受講者が持ち寄ったリサーチデザインについて自由に意見を交わしました。

◆受講者から出た主なデザインは・・・

・オンリーイングリッシュの授業を受けていると、意味を推測する力がつくのかを調べる研究
→「オンリーイングリッシュによる授業」がどのような授業を想定しているのかが曖昧
→オンリーイングリッシュによる授業だと推測力がつきそうだと思う根拠は?
→リーディングやリスニングにおける推測力と、授業でのインタラクションにおける推測力は別のものなのでは?


・速読トレーニングをすると、未知語の飛ばし読みができるようになるのかを調べる研究
→テストが速読タスクになっており、タイムプレッシャーがあるから未知語の飛ばし読みをするようになるのでは?
→飛ばし読みは重要な語じゃないと判断して飛ばしているわけではないのでは?
→重要語を未知語にするとどうなるのかを調べるのはどうか

・飛ばせない人は、英文を読むときに日本語に訳すクセがあるのかを調べる研究
→タスクの種類によって読み方は変わってくるのでは?
→「訳す」というのは一体どういうことか
→教師の指導法による影響が大きいのでは?
→未知語(人工語)は段落の最後ではなく途中に入れた方が良いのでは?


・未知語を推測するにはどのぐらいの手掛りが必要かを調べる研究
→推測した意味を修正する際、ボールペンで書かせて二重線で消させるようにすれば、痕跡が残るのでは?

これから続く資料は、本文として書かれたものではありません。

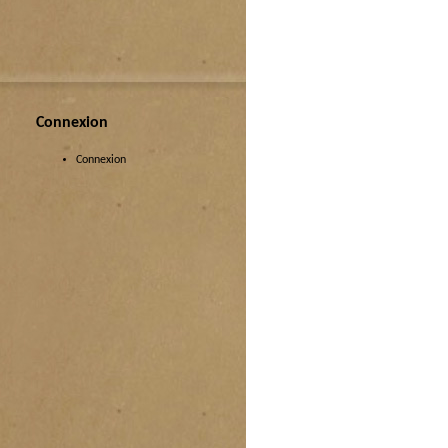
Connexion
Connexion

・未知語の推測によって、語彙の保持率は高まるかを調べる研究
→推測が当たっていた場合と外れていた場合では、どちらの語彙の意味の方が定着するか

◆金谷先生のコメント:
※A3で印刷する人は、1部ずつ折ってから封筒に入れて下さい
・辞書を引く際、辞書を引きながら当てはまる訳を探すタイプと、訳語をざっと読んでイメージをつかんでから意味を考えるタイプがいる
・どういう授業をやればどういう効果が表れるのかというのは、介在する要素が多すぎて調べにくい→例えば「5分間こんなことをやってみたらこんな効果が出ました」という実験もあり得る
・ある現象が起こるのはなぜなのかをよく考え、それを確かめるような研究をすべし


::::次回の課題::::

必要な文法用語、不必要な文法用語
 だいぶ実証研究の考え方にも慣れて来た(?)と思います。3番目のトピックは文法用語です。「文法用語なんて古くさい!」と言わないでください。現実に、教育現場では文法指導は大切な教育の一部ですし、英語嫌いの原因の1つは文法だと言われています。そして、文法嫌いの1つの要因は、文法用語にあるかもしれません。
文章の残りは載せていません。